** TASK DETAILS **
Return the lines beginning at the one that contains "дь не знаю что" and running to the end of the records, exactly and with nothing else. Omit pictures.

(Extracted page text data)
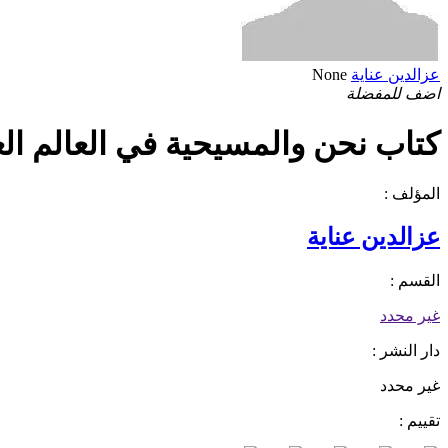
عزالدين عناية
None
اضف للمفضلة
كتاب نحن والمسيحية في العالم العرب
المؤلف :
عزالدين عناية
القسم :
غير محدد
دار النشر :
غير محدد
تقييم :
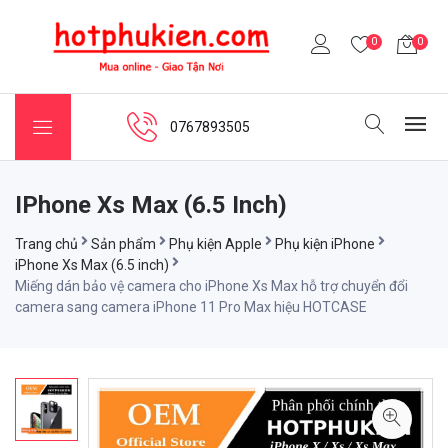
0
0
0767893505
IPhone Xs Max (6.5 Inch)
Trang chủ
Sản phẩm
Phụ kiện Apple
Phụ kiện iPhone
iPhone Xs Max (6.5 inch)
Miếng dán bảo vệ camera cho iPhone Xs Max hỗ trợ chuyển đổi
camera sang camera iPhone 11 Pro Max hiệu HOTCASE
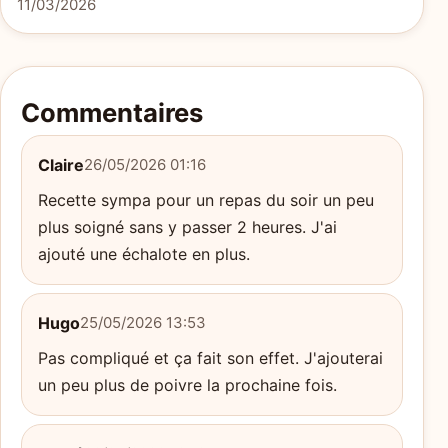
11/03/2026
Commentaires
Claire
26/05/2026 01:16
Recette sympa pour un repas du soir un peu
plus soigné sans y passer 2 heures. J'ai
ajouté une échalote en plus.
Hugo
25/05/2026 13:53
Pas compliqué et ça fait son effet. J'ajouterai
un peu plus de poivre la prochaine fois.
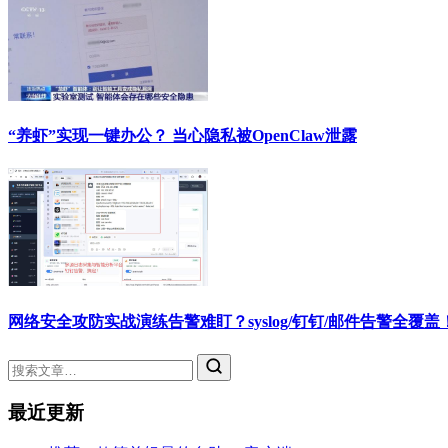
“养虾”实现一键办公？ 当心隐私被OpenClaw泄露
网络安全攻防实战演练告警难盯？syslog/钉钉/邮件告警全覆
最近更新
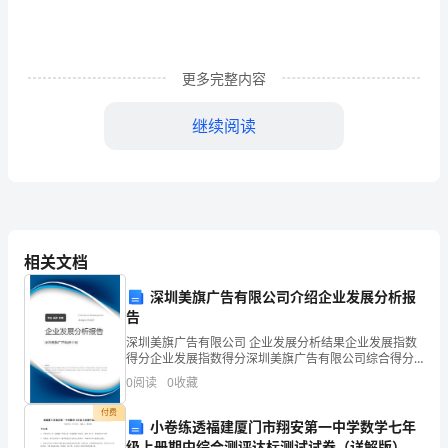
培
训
更多完整内容
学
习
继续阅读
心
得
体
二、感受专业之美
会
相关文档
今
深圳美旗广告有限公司介绍企业发展分析报
告
年
深圳美旗广告有限公司 企业发展分析结果企业发展指数
得分企业发展指数得分深圳美旗广告有限公司综合得分
的
说明：企业发展指数根据企业规模、企业创新、企业风
0
阅读
0
收藏
险、企业活力四个维度对企业发展情况进行评价。该企
冬
业的
付费
小卷练透福建厦门市翔安第一中学数学七年
天
级上册期中综合测评达标测试试卷（详解版）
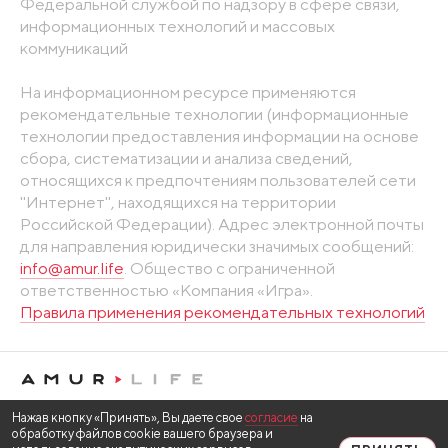
Федеральной службой по надзору в сфере связи,
информационных технологий и массовых
коммуникаций
На информационном ресурсе применяются
рекомендательные технологии (информационные
технологии предоставления информации на основе
сбора, систематизации и анализа сведений,
относящихся к предпочтениям пользователей сети
"Интернет", находящихся на территории
Российской Федерации). Адрес электронной почты
для направления юридически значимых сообщений:
info@amur.life
. Общество с ограниченной
ответственностью «Компания «Игра».
Правила применения рекомендательных технологий
Нажав кнопку «Принять», Вы даете свое
согласие
на
обработку файлов cookie вашего браузера и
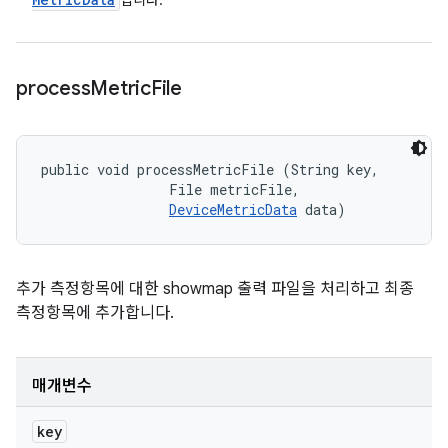
입니다.
process
Metric
File
public void processMetricFile (String key, 

                File metricFile, 

DeviceMetricData
 data)
추가 측정항목에 대한 showmap 출력 파일을 처리하고 최종
측정항목에 추가합니다.
매개변수
key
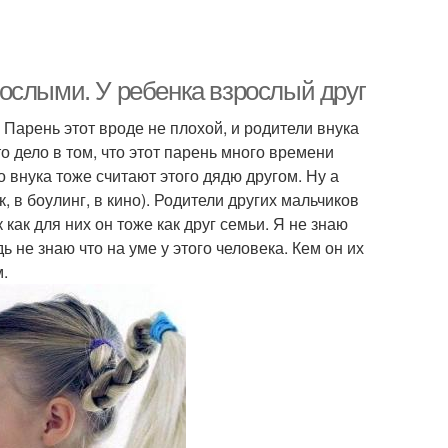
ослыми. У ребенка взрослый друг
. Парень этот вроде не плохой, и родители внука
о дело в том, что этот парень много времени
о внука тоже считают этого дядю другом. Ну а
к, в боулинг, в кино). Родители других мальчиков
как для них он тоже как друг семьи. Я не знаю
дь не знаю что на уме у этого человека. Кем он их
м.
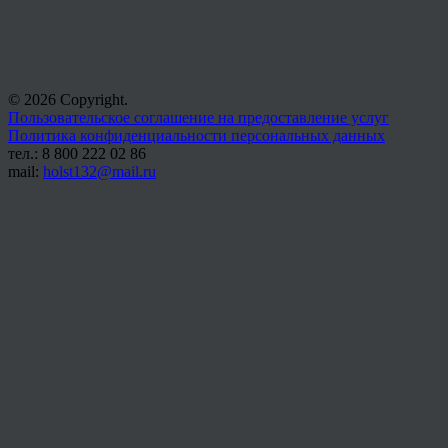
© 2026 Copyright.
Пользовательское соглашение на предоставление услуг
Политика конфиденциальности персональных данных
тел.: 8 800 222 02 86
mail:
holst132@mail.ru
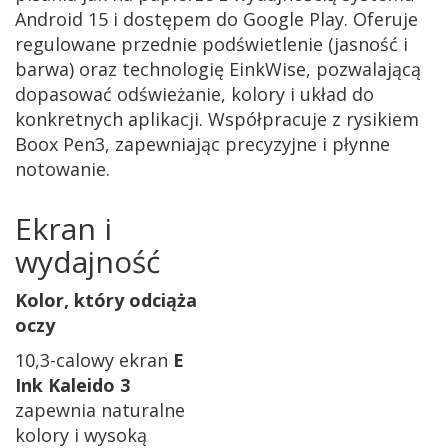
Android 15 i dostępem do Google Play. Oferuje
regulowane przednie podświetlenie (jasność i
barwa) oraz technologię EinkWise, pozwalającą
dopasować odświeżanie, kolory i układ do
konkretnych aplikacji. Współpracuje z rysikiem
Boox Pen3, zapewniając precyzyjne i płynne
notowanie.
Ekran i
wydajność
Kolor, który odciąża
oczy
10,3-calowy ekran
E
Ink Kaleido 3
zapewnia naturalne
kolory i wysoką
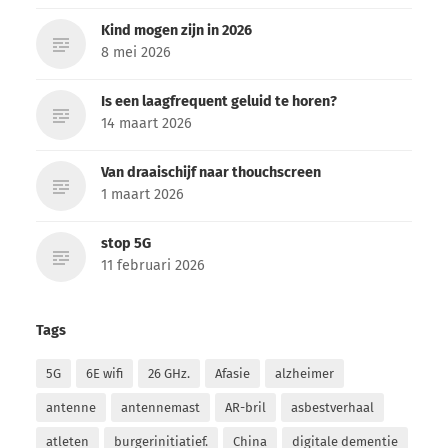
Kind mogen zijn in 2026
8 mei 2026
Is een laagfrequent geluid te horen?
14 maart 2026
Van draaischijf naar thouchscreen
1 maart 2026
stop 5G
11 februari 2026
Tags
5G
6E wifi
26 GHz.
Afasie
alzheimer
antenne
antennemast
AR-bril
asbestverhaal
atleten
burgerinitiatief.
China
digitale dementie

** THE ANSWER **
дь не знаю что на уме у этого человека. Кем он их
м.
© 2026 Copyright.
Пользовательское соглашение на предоставление услуг
Политика конфиденциальности персональных данных
тел.: 8 800 222 02 86
mail:
holst132@mail.ru
Android 15 i dostępem do Google Play. Oferuje
regulowane przednie podświetlenie (jasność i
barwa) oraz technologię EinkWise, pozwalającą
dopasować odświeżanie, kolory i układ do
konkretnych aplikacji. Współpracuje z rysikiem
Boox Pen3, zapewniając precyzyjne i płynne
notowanie.
Ekran i
wydajność
Kolor, który odciąża
oczy
10,3-calowy ekran
E
Ink Kaleido 3
zapewnia naturalne
kolory i wysoką
Kind mogen zijn in 2026
8 mei 2026
Is een laagfrequent geluid te horen?
14 maart 2026
Van draaischijf naar thouchscreen
1 maart 2026
stop 5G
11 februari 2026
Tags
5G
6E wifi
26 GHz.
Afasie
alzheimer
antenne
antennemast
AR-bril
asbestverhaal
atleten
burgerinitiatief.
China
digitale dementie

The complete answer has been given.